The federation’s mission statement states that it “cares for people in need, builds Jewish life, and saves the world, one person at a time, every day.” The federation’s ability to carry out this mission depends on the support of the entire Jewish community it represents. Its ability to do so is severely jeopardized by the federation’s taking a contentious political position that divides that community. The federation states of its Board of Trustees, which approved its position, that its members “reflect the diversity of the Greater MetroWest Jewish community.” On this issue, they do not.
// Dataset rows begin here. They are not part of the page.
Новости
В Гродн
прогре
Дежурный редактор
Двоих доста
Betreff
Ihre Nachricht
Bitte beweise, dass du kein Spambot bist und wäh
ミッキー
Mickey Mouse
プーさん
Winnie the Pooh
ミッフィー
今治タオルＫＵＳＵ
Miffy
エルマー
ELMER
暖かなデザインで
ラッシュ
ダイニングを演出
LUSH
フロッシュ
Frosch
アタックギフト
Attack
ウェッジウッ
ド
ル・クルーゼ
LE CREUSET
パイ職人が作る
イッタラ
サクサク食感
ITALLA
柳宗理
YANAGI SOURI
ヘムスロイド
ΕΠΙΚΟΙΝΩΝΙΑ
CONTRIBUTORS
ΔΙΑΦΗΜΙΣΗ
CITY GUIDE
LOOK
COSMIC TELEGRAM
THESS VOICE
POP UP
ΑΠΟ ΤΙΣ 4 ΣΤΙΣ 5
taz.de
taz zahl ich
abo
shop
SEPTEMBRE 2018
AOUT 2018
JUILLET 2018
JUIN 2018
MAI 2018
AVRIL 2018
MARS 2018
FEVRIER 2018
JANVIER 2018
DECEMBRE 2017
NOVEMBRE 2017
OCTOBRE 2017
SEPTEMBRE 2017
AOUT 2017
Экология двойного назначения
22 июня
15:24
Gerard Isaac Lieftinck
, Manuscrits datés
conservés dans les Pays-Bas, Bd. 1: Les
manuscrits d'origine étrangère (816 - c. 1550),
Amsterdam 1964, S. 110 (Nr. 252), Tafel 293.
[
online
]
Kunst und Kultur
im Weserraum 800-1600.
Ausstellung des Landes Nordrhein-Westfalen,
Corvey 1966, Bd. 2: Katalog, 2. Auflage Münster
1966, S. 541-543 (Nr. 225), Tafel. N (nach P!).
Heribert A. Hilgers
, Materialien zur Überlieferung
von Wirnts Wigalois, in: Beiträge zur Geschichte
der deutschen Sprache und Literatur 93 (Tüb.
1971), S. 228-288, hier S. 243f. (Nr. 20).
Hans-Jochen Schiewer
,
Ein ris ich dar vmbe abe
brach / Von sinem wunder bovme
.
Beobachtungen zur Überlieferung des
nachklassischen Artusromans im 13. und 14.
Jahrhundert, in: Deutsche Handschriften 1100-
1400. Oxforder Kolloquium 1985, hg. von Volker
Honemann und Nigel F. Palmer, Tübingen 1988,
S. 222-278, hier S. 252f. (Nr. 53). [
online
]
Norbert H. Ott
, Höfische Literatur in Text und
Since the Board of Trustees unilaterally chose to go ahead, it is incumbent on us to state, firstly, that the Board does not speak for us, and secondly to put forward the counter argument for the deal which we strongly believe is essential to US interests as well as Israel’s security.
Contrary to what opponents claim, there is no realistically possible “better deal.” Rejecting this deal in the hope of a better one is risky and reckless.
As Graham Allison, director of the Belfer Center for Science and International Affairs at Harvard’s Kennedy School, has written, reflecting the view of the overwhelming majority of experts, “If the U.S. Congress rejects this agreement and proposes sending Secretary of State John Kerry back to the negotiating table, Kerry will most likely find no one else there…The international coalition will splinter and the sanctions regime will collapse, with Russia and China leading the way, but with France and Germany not far behind.”
Former Mossad Chief Efraim Halevy, who supports the agreement, concurs: “Without an agreement, Iran will be free to do as it pleases, while the sanctions regime will…crumble… There will be no other agreement and no other negotiations. What is better, a signed agreement or no agreement?”
Rejecting the agreement, according to a great many experts, is highly likely to result in the worst of both worlds: the collapse of international sanctions against Iran and the absence of any agreement to restrain its nuclear program.
We believe that rejecting the deal will free Iran to advance towards a nuclear weapon, making war more likely. As Robert Jervis, the Adlai E. Stevenson Professor of International Affairs at Columbia University, has explained, the terms demanded by the agreement’s critics “are terms that can only be imposed on a country that has been militarily defeated.”
With no agreement, Iran is likely to continue on the path to a nuclear weapon, making it more likely that Israel and the U.S. will feel compelled to stop Iran’s development of nuclear arms by force. A military strike will only delay Iran’s nuclear capabilities by two to three years; this agreement will set it back by 15 years.
We therefore urge our Members of Congress to approve the deal, and hope that the Board of Trustees of the federation will reverse this ill-considered and harmful stance.